*Task prompt*:
Without the images, write out the whole listing exactly.

*Excerpted records*:
========================================
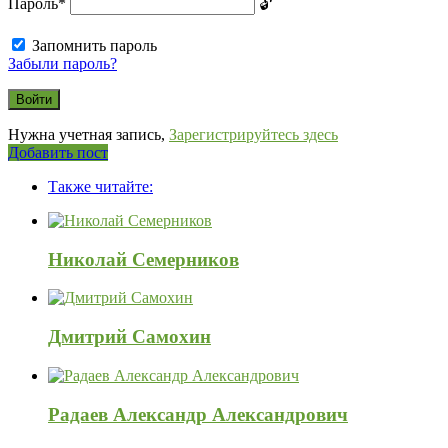
Пароль
*
Запомнить пароль
Забыли пароль?
Нужна учетная запись,
Зарегистрируйтесь здесь
Боковая
Добавить пост
Adv
панель
Также читайте:
120x600
Николай Семерников
Дмитрий Самохин
Радаев Александр Александрович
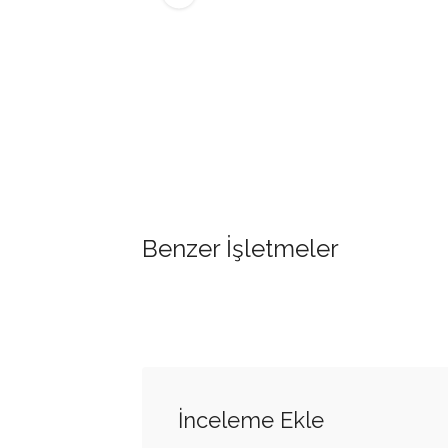
Benzer İşletmeler
İnceleme Ekle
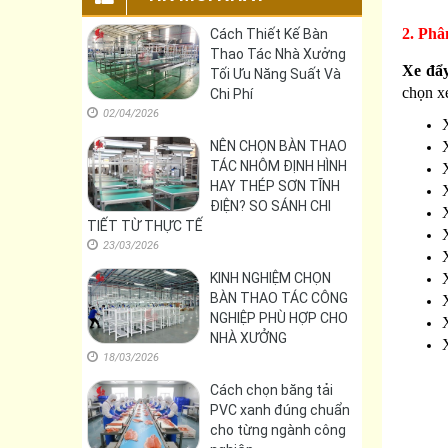
2. Phâ
Cách Thiết Kế Bàn
Thao Tác Nhà Xưởng
Xe đẩ
Tối Ưu Năng Suất Và
chọn x
Chi Phí
02/04/2026
NÊN CHỌN BÀN THAO
TÁC NHÔM ĐỊNH HÌNH
HAY THÉP SƠN TĨNH
ĐIỆN? SO SÁNH CHI
TIẾT TỪ THỰC TẾ
23/03/2026
KINH NGHIỆM CHỌN
BÀN THAO TÁC CÔNG
NGHIỆP PHÙ HỢP CHO
NHÀ XƯỞNG
18/03/2026
Cách chọn băng tải
PVC xanh đúng chuẩn
cho từng ngành công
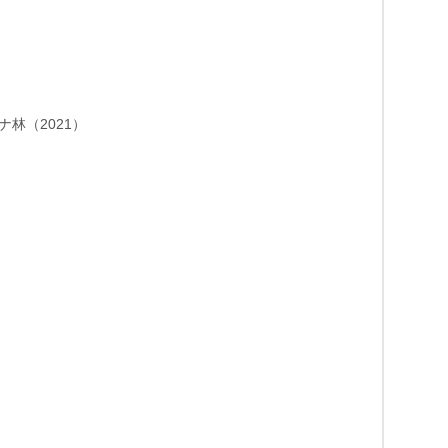
林（2021）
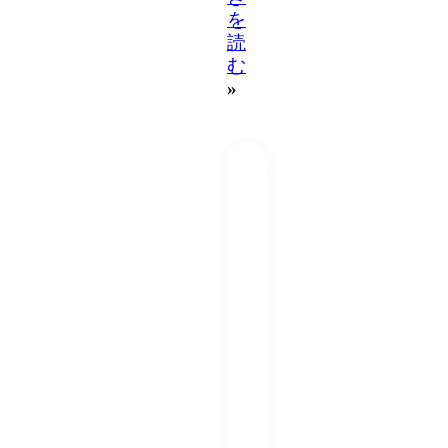
を
読
む
»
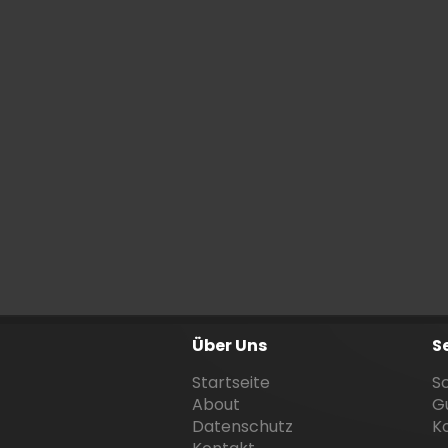
Über Uns
S
Startseite
S
About
G
Datenschutz
K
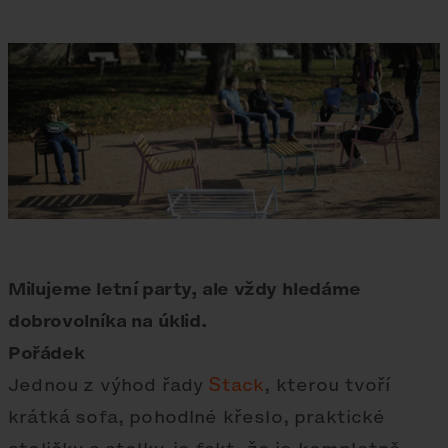
Milujeme letní party, ale vždy hledáme
dobrovolníka na úklid.
Pořádek
Jednou z výhod řady
Stack
, kterou tvoří
krátká sofa, pohodlné křeslo, praktické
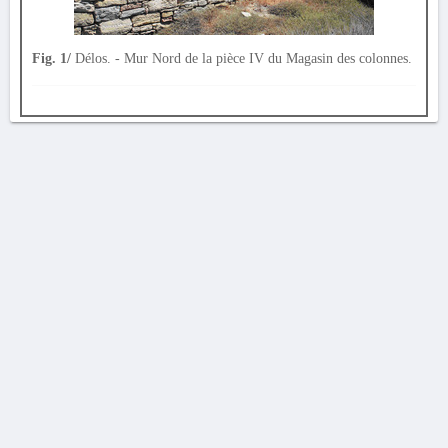
Fig. 1/
Délos. - Mur Nord de la pièce IV du Magasin des colonnes.
AVERTISSEMENT
La Chronique des fouilles en ligne ne constitue en aucun cas une publication des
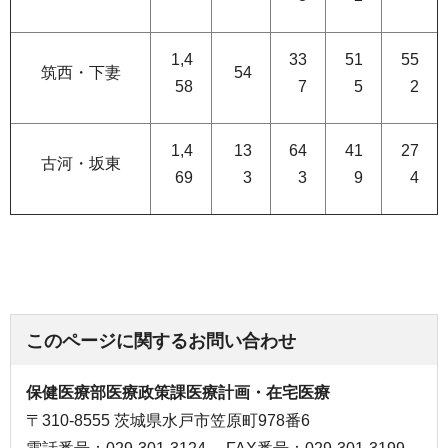
1,4
33
51
55
筑西・下妻
54
58
7
5
2
1,4
13
64
41
27
古河・坂東
69
3
3
9
4
このページに関するお問い合わせ
保健医療部医療政策課医療計画・在宅医療
〒310-8555 茨城県水戸市笠原町978番6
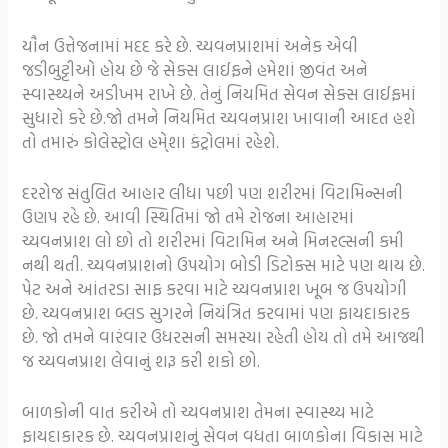
યૌન ઉત્તેજનામાં મદદ કરે છે. ચ્યવનપ્રાશમાં અનેક એવી
જડીબુટ્ટીઓ હોય છે જે સેક્સ લાઈફને હમેશાં જીવંત અને
સ્વાસ્થ્યને અડીખમ રાખે છે. તેનું નિયમિત સેવન સેક્સ લાઈફમાં
સુધારો કરે છે.જો તમને નિયમિત ચ્યવનપ્રાશ ખાવાની આદત હશે
તો તમારું કોલેસ્ટ્રોલ હમે્શા કંટ્રોલમાં રહેશે.
દરરોજ સંતુલિત આહાર લીધા પછી પણ શરીરમાં વિટામિન્સની
ઉણપ રહે છે. આવી સ્થિતિમાં જો તમે રોજના આહારમાં
ચ્યવનપ્રાશ લો છો તો શરીરમાં વિટામિન અને મિનરલ્સની કમી
નથી થતી. ચ્યવનપ્રાશનો ઉપયોગ બોડી ડિટોક્સ માટે પણ થાય છે.
પેટ અને આંતરડા સાફ કરવા માટે ચ્યવનપ્રાશ ખૂબ જ ઉપયોગી
છે. ચ્યવનપ્રાશ બ્લડ સુગરને નિયંત્રિત કરવામાં પણ ફાયદાકારક
છે. જો તમને વારંવાર ઉધરસની સમસ્યા રહેતી હોય તો તમે આજથી
જ ચ્યવનપ્રાશ લેવાનું શરૂ કરી શકો છો.
બાળકોની વાત કરીએ તો ચ્યવનપ્રાશ તેમના સ્વાસ્થ્ય માટે
ફાયદાકારક છે. ચ્યવનપ્રાશનું સેવન વધતા બાળકોના વિકાસ માટે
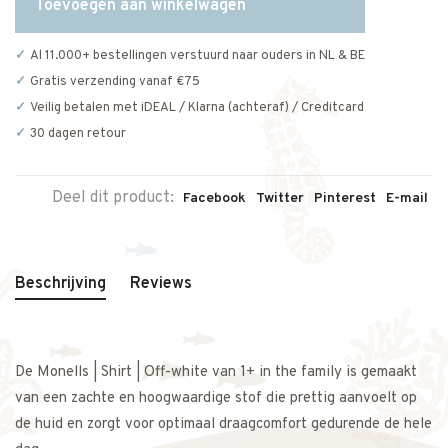
Toevoegen aan winkelwagen
Al 11.000+ bestellingen verstuurd naar ouders in NL & BE
Gratis verzending vanaf €75
Veilig betalen met iDEAL / Klarna (achteraf) / Creditcard
30 dagen retour
Deel dit product:
Facebook
Twitter
Pinterest
E-mail
Beschrijving
Reviews
De Monells | Shirt | Off-white van 1+ in the family is gemaakt
van een zachte en hoogwaardige stof die prettig aanvoelt op
de huid en zorgt voor optimaal draagcomfort gedurende de hele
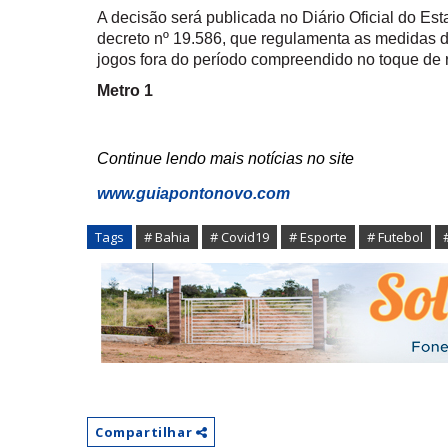
A decisão será publicada no Diário Oficial do Est
decreto nº 19.586, que regulamenta as medidas 
jogos fora do período compreendido no toque de 
Metro 1
Continue lendo mais notícias no site
www.guiapontonovo.com
Tags
# Bahia
# Covid19
# Esporte
# Futebol
Compartilhar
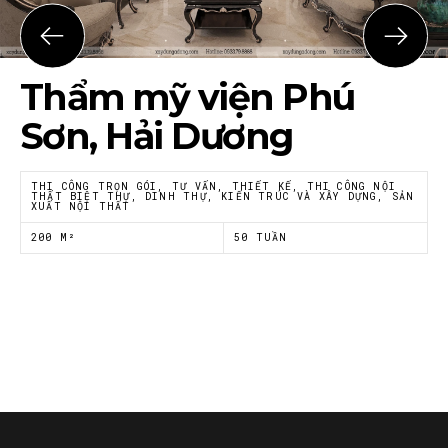
Họ tên
*
Thẩm mỹ viện Phú
Email
*
Sơn, Hải Dương
THI CÔNG TRỌN GÓI, TƯ VẤN, THIẾT KẾ, THI CÔNG NỘI
THẤT BIỆT THỰ, DINH THỰ, KIẾN TRÚC VÀ XÂY DỰNG, SẢN
XUẤT NỘI THẤT
Tôi đồng ý với
Chính sách riêng tư
của Nội thất
Á Đông
200 M²
50 TUẦN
========================================
*Answer to the exercise*:
Пароль
*
Запомнить пароль
Забыли пароль?
Нужна учетная запись,
Зарегистрируйтесь здесь
Боковая
Добавить пост
Adv
панель
Также читайте:
120x600
Николай Семерников
Дмитрий Самохин
Радаев Александр Александрович
Benzer İşletmeler
İnceleme Ekle
2. Phâ
Cách Thiết Kế Bàn
Thao Tác Nhà Xưởng
Xe đẩ
Tối Ưu Năng Suất Và
chọn x
Chi Phí
02/04/2026
NÊN CHỌN BÀN THAO
TÁC NHÔM ĐỊNH HÌNH
HAY THÉP SƠN TĨNH
ĐIỆN? SO SÁNH CHI
TIẾT TỪ THỰC TẾ
23/03/2026
KINH NGHIỆM CHỌN
BÀN THAO TÁC CÔNG
NGHIỆP PHÙ HỢP CHO
NHÀ XƯỞNG
18/03/2026
Cách chọn băng tải
PVC xanh đúng chuẩn
cho từng ngành công
林（2021）
を
読
む
»
Über Uns
S
Startseite
S
About
G
Datenschutz
K
Milujeme letní party, ale vždy hledáme
dobrovolníka na úklid.
Pořádek
Jednou z výhod řady
Stack
, kterou tvoří
krátká sofa, pohodlné křeslo, praktické
Fig. 1/
Délos. - Mur Nord de la pièce IV du Magasin des colonnes.
AVERTISSEMENT
La Chronique des fouilles en ligne ne constitue en aucun cas une publication des
1,4
33
51
55
筑西・下妻
54
58
7
5
2
1,4
13
64
41
27
古河・坂東
69
3
3
9
4
このページに関するお問い合わせ
保健医療部医療政策課医療計画・在宅医療
〒310-8555 茨城県水戸市笠原町978番6
યૌન ઉત્તેજનામાં મદદ કરે છે. ચ્યવનપ્રાશમાં અનેક એવી
જડીબુટ્ટીઓ હોય છે જે સેક્સ લાઈફને હમેશાં જીવંત અને
સ્વાસ્થ્યને અડીખમ રાખે છે. તેનું નિયમિત સેવન સેક્સ લાઈફમાં
સુધારો કરે છે.જો તમને નિયમિત ચ્યવનપ્રાશ ખાવાની આદત હશે
તો તમારું કોલેસ્ટ્રોલ હમે્શા કંટ્રોલમાં રહેશે.
દરરોજ સંતુલિત આહાર લીધા પછી પણ શરીરમાં વિટામિન્સની
ઉણપ રહે છે. આવી સ્થિતિમાં જો તમે રોજના આહારમાં
ચ્યવનપ્રાશ લો છો તો શરીરમાં વિટામિન અને મિનરલ્સની કમી
નથી થતી. ચ્યવનપ્રાશનો ઉપયોગ બોડી ડિટોક્સ માટે પણ થાય છે.
પેટ અને આંતરડા સાફ કરવા માટે ચ્યવનપ્રાશ ખૂબ જ ઉપયોગી
છે. ચ્યવનપ્રાશ બ્લડ સુગરને નિયંત્રિત કરવામાં પણ ફાયદાકારક
છે. જો તમને વારંવાર ઉધરસની સમસ્યા રહેતી હોય તો તમે આજથી
જ ચ્યવનપ્રાશ લેવાનું શરૂ કરી શકો છો.
બાળકોની વાત કરીએ તો ચ્યવનપ્રાશ તેમના સ્વાસ્થ્ય માટે
ફાયદાકારક છે. ચ્યવનપ્રાશનું સેવન વધતા બાળકોના વિકાસ માટે
Toevoegen aan winkelwagen
Al 11.000+ bestellingen verstuurd naar ouders in NL & BE
Gratis verzending vanaf €75
Veilig betalen met iDEAL / Klarna (achteraf) / Creditcard
30 dagen retour
Deel dit product:
Facebook
Twitter
Pinterest
E-mail
Beschrijving
Reviews
De Monells | Shirt | Off-white van 1+ in the family is gemaakt
van een zachte en hoogwaardige stof die prettig aanvoelt op
de huid en zorgt voor optimaal draagcomfort gedurende de hele
A decisão será publicada no Diário Oficial do Est
decreto nº 19.586, que regulamenta as medidas 
jogos fora do período compreendido no toque de 
Metro 1
Continue lendo mais notícias no site
www.guiapontonovo.com
Tags
# Bahia
# Covid19
# Esporte
# Futebol
Compartilhar
Họ tên
*
Thẩm mỹ viện Phú
Email
*
Sơn, Hải Dương
THI CÔNG TRỌN GÓI, TƯ VẤN, THIẾT KẾ, THI CÔNG NỘI
THẤT BIỆT THỰ, DINH THỰ, KIẾN TRÚC VÀ XÂY DỰNG, SẢN
XUẤT NỘI THẤT
Tôi đồng ý với
Chính sách riêng tư
của Nội thất
Á Đông
200 M²
50 TUẦN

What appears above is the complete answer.